A “ficha de avaliação de risco” também não constitui nenhuma novidade, uma vez que já está a ser usada pelos órgãos de polícia criminal e pelo Ministério Público e tem como objectivo facilitar a análise das situações concretas de violência doméstica, introduzindo uma maior objetividade, identificando o nível de risco presente e assim melhor orientar a intervenção policial no sentido de promover a segurança das vítimas. Este instrumento permite avaliar o risco de forma rápida e prática, de modo a perceber qual o nível de risco associado à vítima de violência doméstica, podendo ser elevado, médio ou baixo e que de acordo com o nível de risco, deverão ser executadas determinadas medidas de segurança de proteção às vítimas, acreditando que este instrumento de avaliação de risco em casos de violência doméstica poderá salvar vidas.

Mas o que consideramos realmente inovador é criação de uma “Equipa de Análise Retrospetiva de Homicídio em Violência Doméstica”, destinada a reforçar a prevenção da violência doméstica e, em particular, dos homicídios, e tem como principal missão, propor novos procedimentos ou metodologias preventivas.

Para legitimar a criação desta equipa é aditado à Lei nº nº 112/2009 o artº 4º-A, onde se prevê no seu nº 1 que “os serviços da Administração Pública com intervenção na proteção das vítimas de violência doméstica realizem uma análise retrospetiva das situações de homicídio ocorrido em contexto de violência doméstica e que tenham sido já objeto de decisão judicial transitada em julgado ou de decisão de arquivamento, visando retirar conclusões que permitam a implementação de novas metodologias preventivas ao nível dos respetivos procedimentos, sendo a mesma composta por: Um/a representante designado pelo Ministério da Saúde; Um/a representante designado pelo Ministério da Solidariedade, Emprego e Segurança Social; Um/a representante da Secretaria-Geral do Ministério da Administração Interna; Um/a representante da Comissão para a Cidadania e a Igualdade de Género; Um/a representante do Ministério Público e; Um/a representante da força de segurança territorialmente competente na área em que tiver sido praticado o crime.
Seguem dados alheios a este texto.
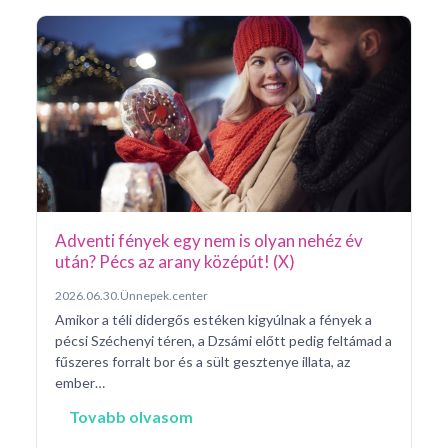
Ar
Pá
20
Pé
ke
né
na
Adventi fények egy nem is olyan nehéz év
után? Pécs az arany középút! (X)
2026.06.30.
Ünnepek.center
Amikor a téli didergős estéken kigyúlnak a fények a
pécsi Széchenyi téren, a Dzsámi előtt pedig feltámad a
fűszeres forralt bor és a sült gesztenye illata, az
ember…
Tovabb olvasom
Sendo no entanto ainda necessário, para regulamentar esta equipa a aprovação de uma portaria, pelos membros do Governo responsáveis pelas áreas da administração interna, da cidadania e da igualdade de género, da saúde, da justiça e da segurança social.
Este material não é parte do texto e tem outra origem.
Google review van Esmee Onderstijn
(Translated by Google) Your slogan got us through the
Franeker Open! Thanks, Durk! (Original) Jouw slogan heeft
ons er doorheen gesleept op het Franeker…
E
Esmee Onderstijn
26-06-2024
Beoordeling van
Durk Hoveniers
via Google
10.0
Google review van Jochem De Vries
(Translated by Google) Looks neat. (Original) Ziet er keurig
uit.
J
Como o próprio nome indica, esta equipa tem como missão realizar uma análise a todos os processos-crime por homicídio ocorridos em contexto de violência doméstica, transitados em julgado, independentemente do resultado do mesmo, olhando para o passado, com a preocupação de conhecer a intervenção de todas as instituições que desempenharam um papel naquela ocorrência, da qual resultou uma ou mais mortes.

De acordo com o referido artigo, e apesar de não se conhecer ainda a portaria que regulamentará esta equipa, a mesma não terá como responsabilidade avaliar a intervenção das instituições que trabalharam no caso, tais como as entidades de apoio, os órgãos de polícia criminal ou o Ministério Público, mas tão-somente conhecer os actos ou omissões que tiveram como consequência a morte daquela vitima, para que se possam corrigir procedimentos, com o objectivo de prevenir os homicídios em contexto de violência doméstica, que constituem as ocorrências mais graves, e por isso todas as iniciativas que possam ser introduzidas para prevenir esse tipo de crimes, são de louvar.
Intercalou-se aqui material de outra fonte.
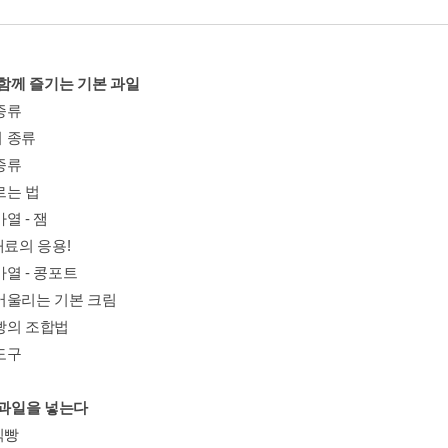
 함께 즐기는 기본 과일
종류
 종류
종류
르는 법
열 - 잼
재료의 응용!
열 - 콩포트
어울리는 기본 크림
빵의 조합법
도구
 과일을 넣는다
식빵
Conforme já atrás referido, parece-nos que a maior inovação desta proposta de Lei é criação desta “Equipa de Análise Retrospectiva”, mas poderia ser ainda mais inovadora, se prevê-se a criação de equipas multidisciplinares de âmbito local, que acompanhassem todas as ocorrências de violência doméstica, avaliadas como de risco médio ou elevado, através da ficha de avaliação de risco, desde o momento da apresentação da queixa, tendo como a missão conhecer quais os procedimentos que foram tomados, que na sua perspectiva não foram os mais correctos, propondo em tempo oportuno a sua correção ou a implementação de procedimento que não terá sido tomado, podendo-se dessa forma ir a tempo de salvar a vida daquela ou daquelas vitimas.

Esta ideia não é original, existindo noutros países e com provas dadas, aguardando-se por isso uma nova alteração da Lei nº 112/2009, achando que se perdeu agora uma boa oportunidade para se criarem estas Equipas de Análise Prospectiva.